OK.  I didn't know that.  But do you mean a read request to the RAID
device, or a read request to the underlying disk device?  The latter
might form part of the implementation of a write request to the RAID
device.

(has the MD blocksize moved up to 4K then? It was at 1KB for years)

> When it hits a read error during retry, it reads from another device
> (if it can find one that works) and writes what it got out to the
> 'faulty' drive (or drives).

OK. That mechanism I was aware of.

> If this works: great.
> If not, the write error causes the drive to be kicked.

Yerrs, that's also what I thought.

> I'm not interested in putting any delays in there.  It is simply the
> wrong place to put them.  If network brownouts might be a problem,
> then the network driver gets to care about that.

I think you might want to reconsider (not that I know the answer).  

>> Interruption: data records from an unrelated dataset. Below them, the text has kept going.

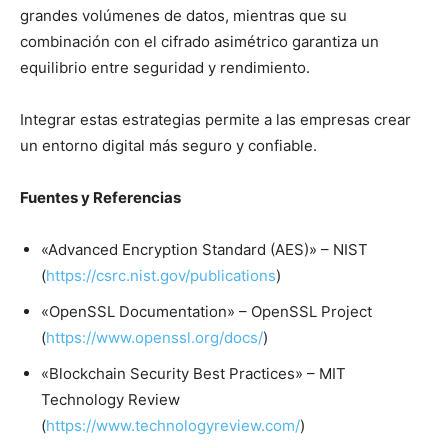
grandes volúmenes de datos, mientras que su
combinación con el cifrado asimétrico garantiza un
equilibrio entre seguridad y rendimiento.
Integrar estas estrategias permite a las empresas crear
un entorno digital más seguro y confiable.
Fuentes y Referencias
«Advanced Encryption Standard (AES)» – NIST
(
https://csrc.nist.gov/publications
)
«OpenSSL Documentation» – OpenSSL Project
(
https://www.openssl.org/docs/
)
«Blockchain Security Best Practices» – MIT
Technology Review
(
https://www.technologyreview.com/
)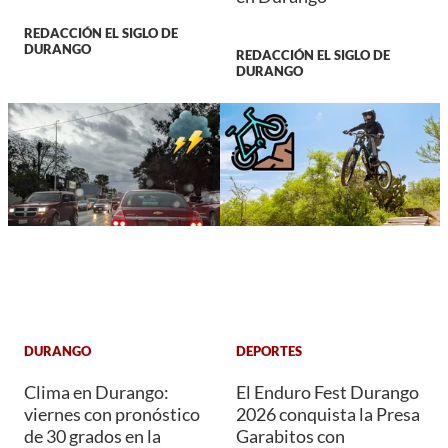
REDACCIÓN EL SIGLO DE
DURANGO
REDACCIÓN EL SIGLO DE
DURANGO
DURANGO
DEPORTES
Clima en Durango:
El Enduro Fest Durango
viernes con pronóstico
2026 conquista la Presa
de 30 grados en la
Garabitos con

1) if the network disk device has decided to shut down wholesale
   (temporarily) because of lack of contact over the net, then
   retries and writes are _bound_ to fail for a while, so there
   is no point in sending them now.  You'd really do infinitely
   better to wait a while.

2) if the network device just blocks individual requests for say 10s
   while waiting for an ack, then times them out, there is more chance
   of everything continuing to work since the 10s might be long enough
   for the net to recover in, but occasionally a single timeout will
   occur and you will boot the device from the array (whereas waiting a
   bit longer would have been the right thing to do, if only we had
   known).  Change 10s to any reasonable length of time.  

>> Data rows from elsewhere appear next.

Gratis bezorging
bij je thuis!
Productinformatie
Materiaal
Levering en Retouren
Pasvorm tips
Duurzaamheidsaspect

   You think the device has become unreliable because write failed, but
   it hasn't ... that's just the net. Try again later! If you like
   we can set the req error count to -ETIMEDOUT to signal it. Real
   remote write breakage can be signalled with -EIO or something.
   Only boot the device on -EIO.

3) if the network device blocks essentially forever, waiting for a
   reconnect, experience says that users hate that. I believe the
   md array gets stuck somewhere here (from reports), possibly in trying
   to read the superblock of the blocked device.

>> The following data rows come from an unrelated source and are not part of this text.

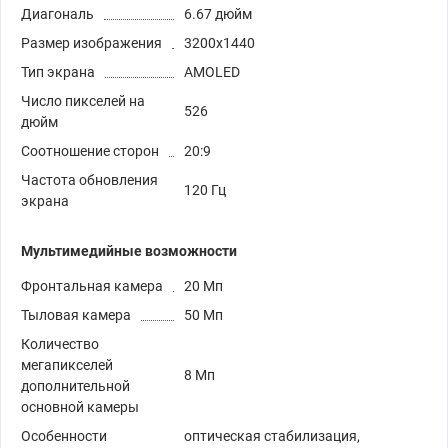
Диагональ
6.67 дюйм
Размер изображения
3200x1440
Тип экрана
AMOLED
Число пикселей на
526
дюйм
Соотношение сторон
20:9
Частота обновления
120 Гц
экрана
Мультимедийные возможности
Фронтальная камера
20 Мп
Тыловая камера
50 Мп
Количество
мегапикселей
8 Мп
дополнительной
основной камеры
Особенности
оптическая стабилизация,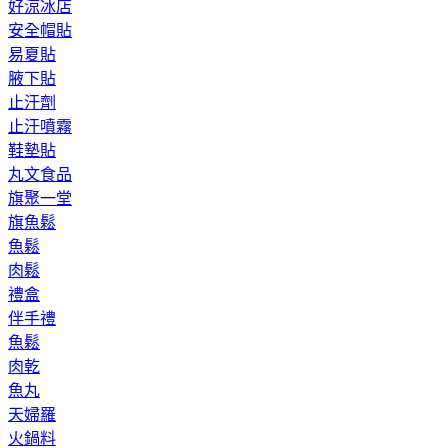
好涼冰店
安全帽貼
易夏貼
腋下貼
止汗劑
止汗噴霧
鞋墊貼
丸文食品
旗聚一堂
旗魚鬆
魚鬆
肉鬆
禮盒
伴手禮
魚鬆
肉乾
魚丸
天婦羅
火鍋料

4) what the network device driver wants to do is be able to identify
   the difference between primary requests and retries, and delay 
   retries (or repeat them internally) with some reasonable backoff
   scheme to give them more chance of working in the face of a
   brownout, but it has no way of doing that.  You can make the problem
   go away by delaying retries yourself (is there a timedue field in
   requests, as well as a timeout field?  If so, maybe that can be used
   to signal what kind of a request it is and how to treat it).

> Point 2 should be done in user-space.  

It's not reliable - we will be under memory pressure at this point, with
all that implies; the raid device might be the very device on which the
file system sits, etc. Pick your poison!

>   - notice device have been ejected from array
>   - discover why. act accordingly.
>   - if/when it seems to be working again, add it back into the array. 
> 
> I don't see any need for this to be done in the kernel.

Because there might not be any userspace (embedded device) and
userspace might be blocked via subtle or not-so-subtle deadlocks.
There's no harm in making it easy! /proc/mdstat is presently too hard
to parse reliably, I am afraid. Minor differences in presentation
arise in it for reasons I don't understand!

> > The way the old FR1/5 code worked was to make available a couple of
> > ioctls.
> > 
> > When a device got inserted in an array, the raid code told the device
> > via a special ioctl it assumed the device had that it was now in an
> > array (this triggers special behaviours, such as deliberately becoming
> > more error-prone and less blocky, on the assumption that we have got
> > good comms with raid and can manage our own raid state). Ditto
> > removal.
> 
> A bit like BIO_RW_FASTFAIL?  Possibly md could make more use of that.

It was a different one, but yes, that would have done. The FR1/5
code needed  to be told also in WHICH array it was, so that it
could send ioctls (HOT_REPAIR, or such) to the right md device
later when it felt well again. And it needed to be told when it
was ejected from the array, so as not to do that next time ...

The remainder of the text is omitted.